DEĞERLENDİRME VE GEREKÇE: Dava, haklı nedenle şirket ortaklığından çıkarma ve şirket yöneticilerinin sorumluluğundan kaynaklanan tazminat istemlerine ilişkindir.
Davacı vekili, *** tarihli dilekçesi ile “İşbu dilekçeyle davamızdan feragat ediyoruz. Davalı taraf ile karşılıklı olarak birbirimizden yargılama gideri ve vekalet ücreti talep etmiyoruz. Davalı taraf da feragatı kabul ve yargılama harç ve gideri ile vekalet ücreti talebi olmadığına dair beyanını dosyaya sunacak olmakla, bahse konu beyanlar dosyaya sunulduğunda feragat beyanımız çerçevesinde davanın en kısa süre içinde karara bağlanması için en yakın tarihte duruşma günü verilmesini saygıyla ve vekaleten talep ediyoruz.” şeklinde beyanda bulunmuştur.
Dava dosyasının yapılan incelemesinde davacı vekilinin dosya içindeki vekaletnamesinde davadan feragat yetkisinin olduğu ve vekaletnamedeki vekilin feragat dilekçesi veren vekil olduğu görülmüştür.
Davalı vekilleri, *** tarihli dilekçesi ile “Mahkemenizin *** Esas sayılı dosyasında davacı tarafca davadan feragat edilmiş olup davacıların feragati müvekkil tarafından kabul edilmektedir. Davadan feragat nedeni ile davacılardan dava masrafı ve vekalet ücreti talebimizin bulunmadığını saygılarımızla talep etmekteyiz.” şeklinde beyanda bulunmuştur.

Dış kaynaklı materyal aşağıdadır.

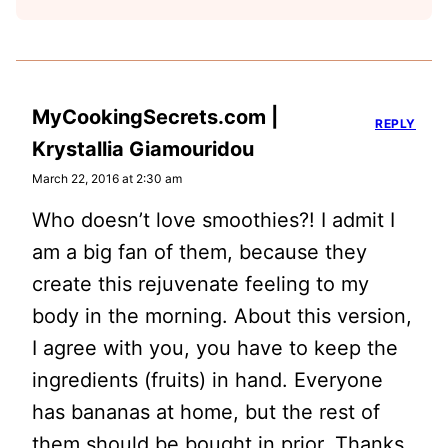
MyCookingSecrets.com |
REPLY
Krystallia Giamouridou
March 22, 2016 at 2:30 am
Who doesn’t love smoothies?! I admit I
am a big fan of them, because they
create this rejuvenate feeling to my
body in the morning. About this version,
I agree with you, you have to keep the
ingredients (fruits) in hand. Everyone
has bananas at home, but the rest of
them should be bought in prior. Thanks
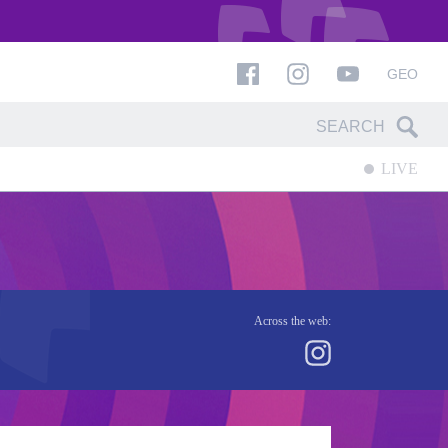
GEO
LIVE
Across the web:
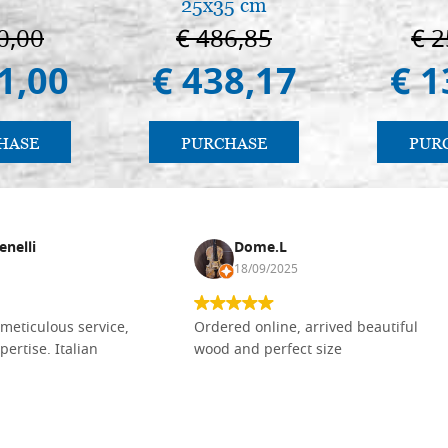
25x35 cm
0,00
€ 486,85
€ 2
1,00
€ 438,17
€ 1
HASE
PURCHASE
PUR
enelli
Dome.L
18/09/2025
meticulous service,
Ordered online, arrived beautiful
pertise. Italian
wood and perfect size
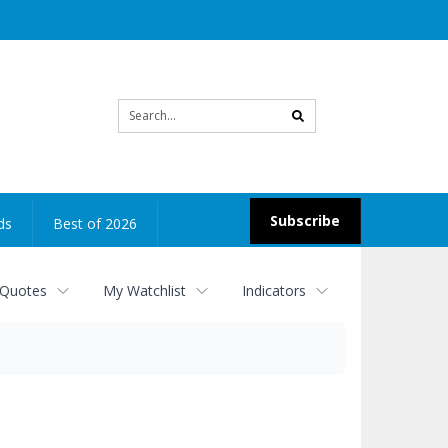
Site
search
Subscribe
ds
Best of 2026
 Quotes
My Watchlist
Indicators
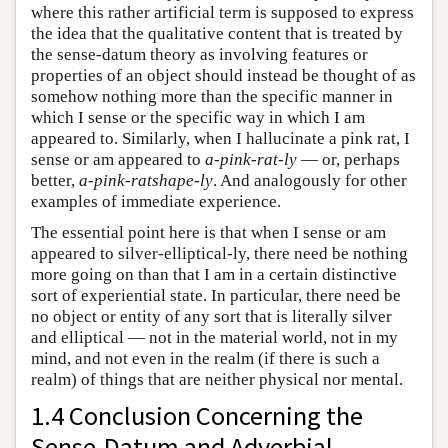
where this rather artificial term is supposed to express
the idea that the qualitative content that is treated by
the sense-datum theory as involving features or
properties of an object should instead be thought of as
somehow nothing more than the specific manner in
which I sense or the specific way in which I am
appeared to. Similarly, when I hallucinate a pink rat, I
sense or am appeared to
a-pink-rat-ly
— or, perhaps
better,
a-pink-ratshape-ly
. And analogously for other
examples of immediate experience.
The essential point here is that when I sense or am
appeared to silver-elliptical-ly, there need be nothing
more going on than that I am in a certain distinctive
sort of experiential state. In particular, there need be
no object or entity of any sort that is literally silver
and elliptical — not in the material world, not in my
mind, and not even in the realm (if there is such a
realm) of things that are neither physical nor mental.
1.4 Conclusion Concerning the
Sense-Datum and Adverbial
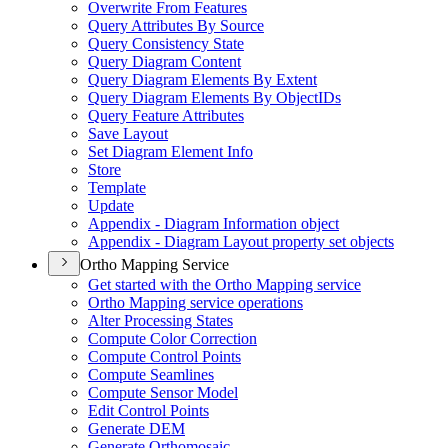
Overwrite From Features
Query Attributes By Source
Query Consistency State
Query Diagram Content
Query Diagram Elements By Extent
Query Diagram Elements By Object
I
Ds
Query Feature Attributes
Save Layout
Set Diagram Element Info
Store
Template
Update
Appendix - Diagram Information object
Appendix - Diagram Layout property set objects
Ortho Mapping Service
Get started with the Ortho Mapping service
Ortho Mapping service operations
Alter Processing States
Compute Color Correction
Compute Control Points
Compute Seamlines
Compute Sensor Model
Edit Control Points
Generate DEM
Generate Orthomosaic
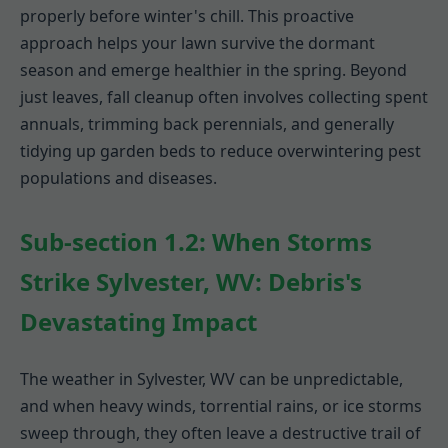
properly before winter's chill. This proactive
approach helps your lawn survive the dormant
season and emerge healthier in the spring. Beyond
just leaves, fall cleanup often involves collecting spent
annuals, trimming back perennials, and generally
tidying up garden beds to reduce overwintering pest
populations and diseases.
Sub-section 1.2: When Storms
Strike Sylvester, WV: Debris's
Devastating Impact
The weather in Sylvester, WV can be unpredictable,
and when heavy winds, torrential rains, or ice storms
sweep through, they often leave a destructive trail of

HMK’nun 311. maddesi gereğince davadan feragat kesin hüküm gibi hukuki sonuç doğurur. Davacı tarafından HMK’nun 307. ve devamı maddelerine uygun olarak talep sonucundan vazgeçildiğinden, yani davadan feragat edildiğinden dolayı feragat nedeniyle davanın reddine dair aşağıdaki şekilde karar vermek gerekmiştir.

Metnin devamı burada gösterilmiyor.